The two concepts, although not synonymous, are linked to each other: in fact, the better we know how to identify the Search Intent of a query set, the better the quality of the content we create to target that same query set will tend to be.

I talked about how to identify the correct Search Intent in my last post, so I avoid repeating myself.

What I would focus on, however, is on this aspect: a search almost always implies more than one search intent, and that the prevalence of these different search intents for the same keyword depends on factors that are sometimes not taken into account, such as seasonality.

For example, if we search for “winter tires” in spring, the prevailing search intention will most likely be purely informative, as spring is a period of low commercial seasonality for that type of product. We will therefore see above all articles and posts.

Conversely, if we do the same search in the fall, then we will see how Google begins to present us with search results, which respond to a different search intent (“I need help deciding what to buy”), for which search results of the type will predominate. “Best X …”) or product category pages.

What does this mean?

It means that we must focus on identifying the ambivalent and changing nature of the implicit main search intent existing for nearly all queries and, therefore, on creating (or improving) content that is capable of targeting these different search intentions uniquely.

By doing so, not only will we have content that can respond correctly to specific search intent, but we will also be able to be visible in search results with multiple pages of our website for the same search and, in so doing, reach a wider spectrum of potential users.

At the same time, however, we must also check that we no have more than one content targeting the same search intent for a specific query set.

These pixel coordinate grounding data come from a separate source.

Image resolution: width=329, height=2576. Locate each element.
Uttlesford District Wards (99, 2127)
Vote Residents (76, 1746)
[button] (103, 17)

This, in fact, is the real cannibalization that we must avoid: Search Intent Cannibalization.

Focus more on your audience persona

Authoritativeness means being recognized as an authoritative source on a topic.
In Search this still mostly means being linked by websites, which are considered authoritative on that same issue too.

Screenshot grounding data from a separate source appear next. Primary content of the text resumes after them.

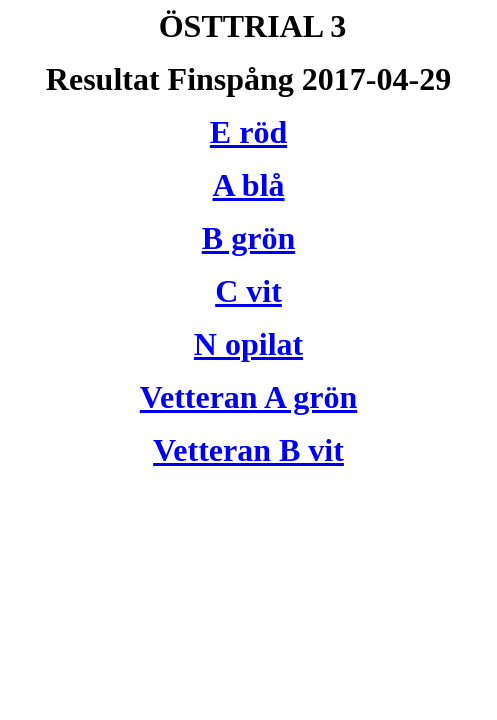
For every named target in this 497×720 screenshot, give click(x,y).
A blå (248, 185)
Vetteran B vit (248, 450)
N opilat (248, 344)
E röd (248, 132)
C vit (248, 291)
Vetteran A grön (248, 397)
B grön (248, 238)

Since these sites are authoritative, they are also considered to be trusted and, therefore, have a great ability to influence the decision making of those who trust in them.

So, it seems logical to devote part of our SEO strategy (and our SEO budget) to precisely identifying those sites and people who:

  1. can help generate a positive opinion towards our site and our brand;
  2. can create a flow of referral traffic to our website (both follow and nofollow links, in this case they are indifferent);
  3. can create signals capable of clearly indicating to Google that we have authoritativeness on a specific theme (this time yes followed link);
  4. can contribute to the creation – both at our final target and in Google – of co-occurrences, which are the basis for the creation of the so-called branded searches (keyword + brand);
  5. can, by a mechanism similar to the previous one, create associations between our brand / entity and other entities with which we want it to be associated.

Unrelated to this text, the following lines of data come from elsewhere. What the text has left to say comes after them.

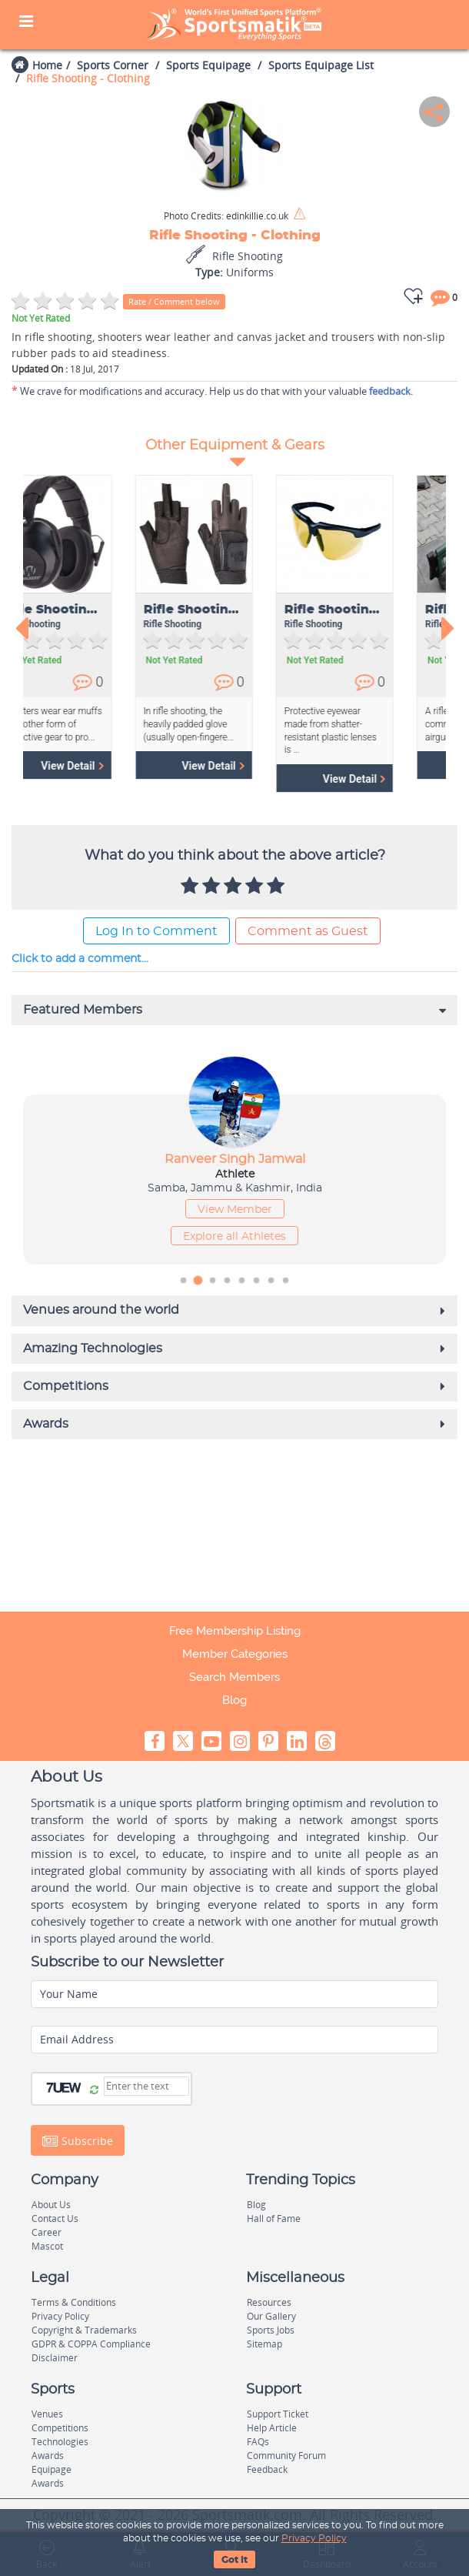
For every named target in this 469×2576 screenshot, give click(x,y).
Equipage (52, 2469)
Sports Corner (112, 65)
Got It (234, 2559)
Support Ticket (277, 2414)
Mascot (47, 2246)
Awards (48, 2455)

These sites and persons are not a Buyer Persona, but an Audience Personas or “Amplifiers”.

Is this SEO? Yes, because from the link graph depends 1 of the 3 ranking factors groups, as once said by Paul Haar:

Structured data, On Serps SEO, and optimizing for Entity Search

We should think of Google as a pig: nothing should be wasted of it.

Being visible organically only with a simple search result doesn’t make much sense now, and the only way to be truly successful and grow organically is to “occupy” as much space as possible in the SERPs.

This translates into analyzing which Search Features Google presents for the keywords (and related query sets) we are targeting and answering the following questions.

In the case of Rich Results:

1) If there are any, what are they?
2) Did we correctly implemented in our pages those structured data, which can generate the Rich Results that we have observed to be present in the SERPs (always use the Google Search Gallery as your guide)?
3) Really only that / those types of Rich Results can be shown for that type of SERP, or is there is room to experiment with others?
4) Did we regularly audit the structured data optimization with crawlers like Sitebulb?